But it's very tricky. My car is jumping all the time, and get sudden impulses that makes it roll


[edited by - stefu on August 15, 2002 12:06:37 PM]

Yep, that''s basically right. You need to divide the forces that take the wheel back to it''s original position in two. To a force affecting parallel to springs direction, and forces affecting to any other direction. You always offset the position of the wheel with these two velocities. The force that is non-parallel to the spring is always applied only once and as a whole right after calculating it. The other force (parallel to spring) is stored and kept track of (and also applied on each cycle). This force could then be something that takes the wheel to normal distance from car in for example 10 cycles.. It''s also then easy to add modifiers to this force, and you would implement dampening by multiplying this force vector with some dampening factor (like 0.5f, or something) on each cycle, causing the force to diminish over time.

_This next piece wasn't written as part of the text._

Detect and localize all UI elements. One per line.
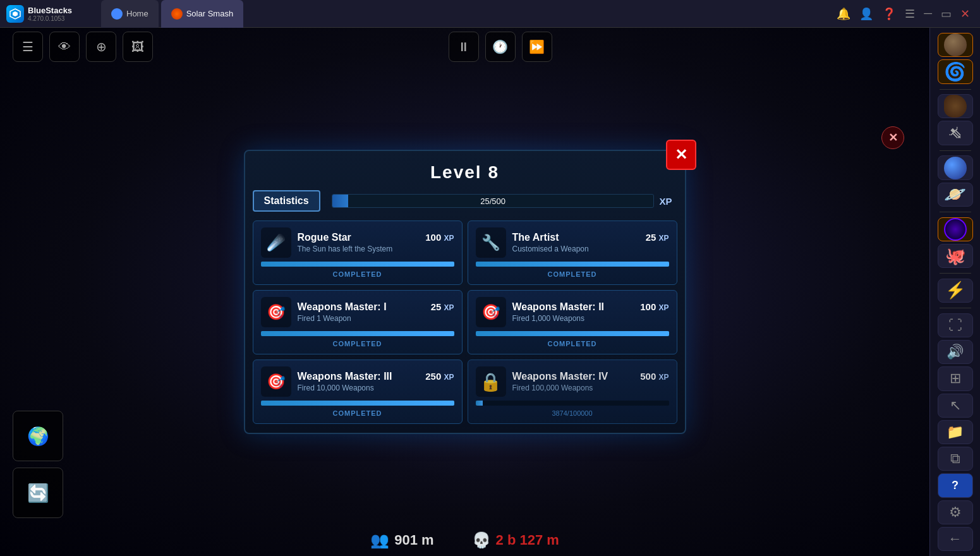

interesting... I use only forces acting along the spring and handle friction separately.
btw, how do you handle friction?

That''s what I do:
when I have contact with ground, I calculate friction force:

a - acceleration towards ground
tang - collision tangent, calculated like n^(n^Velocity)
mass - car mass

contact force = a * mass/(number of springs collided)
friction force = contact force*mu * tang

since there''s no use to apply it to spring''s end,
I apply force and moment directly to car


what do you do?

I''ve been working on a spring system for a bit (although mine is a radial spring, not a linear spring). The dampening equation I''m using is just:

Force = Force - (Force * Dampening)

What I''m not sure exactly how things work in the physical world (which I will need to work out if I''m going to get my simulation going too. ack), but you could also try squaring the force:

Force = Force - (Force^2 * Dampening)

This will mean that a larger force will be dampened more than a smaller force. Which will probably help a spring settle down a bit.

There is an article at Gamasutra (Exploring Spring Models) which might help.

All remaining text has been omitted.